Irische Männer und irische Frauen: Im Namen Gottes und der toten Generationen, von denen es seine alte Tradition des Volkstums hat, ruft Irland, durch uns, seine Kinder zu seiner Fahne und zum Kampf für seine Freiheit.“ Das sind die ersten Worte der Proklamation der Provisorischen Regierung der Irischen Republik, die am 24. April 1916, dem Ostermontag, vor dem Hauptpostamt in Dublin verlesen und dann als Plakat überall in der Stadt angeschlagen wurde. 

Damit begann der „Osteraufstand“ gegen die britische Herrschaft, der sich von der Hauptstadt auf ein Signal hin auch in Teilen des Landes ausbreitete.

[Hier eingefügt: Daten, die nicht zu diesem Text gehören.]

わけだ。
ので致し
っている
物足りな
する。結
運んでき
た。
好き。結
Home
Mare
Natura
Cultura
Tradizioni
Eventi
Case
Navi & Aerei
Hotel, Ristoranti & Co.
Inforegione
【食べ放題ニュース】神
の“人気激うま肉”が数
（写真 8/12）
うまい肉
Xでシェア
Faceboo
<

Das Plakat hatte eine Gruppe von Verschwörern unter größter Geheimhaltung in der Druckerei der Gewerkschaftszeitung hergestellt. Aber das war nur ein kleiner Teil des Komplotts, das die Erhebung vorbereitet hatte. Zu deren wichtigsten Trägern gehörten, auch darüber ließ der Text keinen Zweifel, die elitäre Untergrundorganisation „Irish Republican Brotherhood“ (IRB) auf der einen, Teile der Milizen „Irish Volunteers“ (IV) und „Irish Citizen Army“ (ICA) auf der anderen Seite. 

Alle diese Gruppierungen gehörten zum radikalen Flügel des irischen Nationalismus, den „Republikanern“, und hielten Revolution für ein legitimes Mittel des politischen Kampfes, um Irland von Großbritannien loszureißen. Nicht beteiligt war deshalb die größte irische Partei, die Irish Parlamentary Party, im Unterhaus mit einer eigenen Fraktion vertreten, die auf Legalität setzte, eine gewaltsame Erhebung ablehnte und hoffte, daß London nach dem Ende des Krieges „Home Rule“, das heißt eine begrenzte Selbstverwaltung für Irland, umsetzen werde.

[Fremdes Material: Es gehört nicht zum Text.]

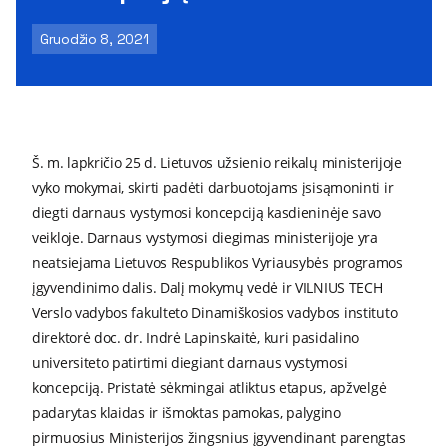
Gruodžio 8, 2021
Š. m. lapkričio 25 d. Lietuvos užsienio reikalų ministerijoje
vyko mokymai, skirti padėti darbuotojams įsisąmoninti ir
diegti darnaus vystymosi koncepciją kasdieninėje savo
veikloje. Darnaus vystymosi diegimas ministerijoje yra
neatsiejama Lietuvos Respublikos Vyriausybės programos
įgyvendinimo dalis. Dalį mokymų vedė ir VILNIUS TECH
Verslo vadybos fakulteto Dinamiškosios vadybos instituto
direktorė doc. dr. Indrė Lapinskaitė, kuri pasidalino
universiteto patirtimi diegiant darnaus vystymosi
koncepciją. Pristatė sėkmingai atliktus etapus, apžvelgė
padarytas klaidas ir išmoktas pamokas, palygino
pirmuosius Ministerijos žingsnius įgyvendinant parengtas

Die Spaltung der Irischen Bewegung hatte eine Ursache auch in deren wachsendem Erfolg während der letzten Vorkriegsjahrzehnte. Der führte notwendig zu Konflikten zwischen den verschiedenen Strömungen. Am Anfang der Bewegung hatten kleine Zirkel von Intellektuellen, wohlhabenden Bürgern und nicht zuletzt anglo-irischen Adligen gestanden, die unter dem Eindruck der Französischen Revolution Selbstbestimmung für die Iren verlangten. Ihre Ideen waren vom Gedankengut der Aufklärung bestimmt und eher abstrakt. Ein von diesen Gruppen organisierter Aufstandsversuch brach 1798 rasch zusammen, nicht zuletzt weil die versprochene Hilfe Frankreichs ausblieb. 

Großbritannien konnte die Unterdrückung seiner Kolonie vor der Haustür ungehindert fortsetzen. Die wirtschaftliche Lage für erhebliche Teile der Bevölkerung verschlechterte sich in der ersten Hälfte des 19. Jahrhunderts dramatisch. Der Hungersnot zwischen 1845 und 1849 fiel mehr als eine Million Menschen zum Opfer, etwa ein Zehntel der Bevölkerung. Gleichzeitig kam es zur Massenauswanderung, deren Hauptziel die USA waren, wo bereits eine größere irische Gemeinde bestand. Die Auslandsiren sollten in Zukunft eine wichtige Rolle für den Freiheitskampf spielen. Von den Briten unkontrollierbar, gedeckt durch politische Kräfte in den Vereinigten Staaten, die entweder diese Klientel gewinnen wollten oder bereit waren, jede gegen London gerichtete Politik zu unterstützen, konnten sie finanzielle und organisatorische Hilfe in erheblichem Umfang leisten. Der Einfluß der IRB erklärte sich ganz wesentlich aus der Unterstützung, die sie von jenseits des Atlantik erhielt.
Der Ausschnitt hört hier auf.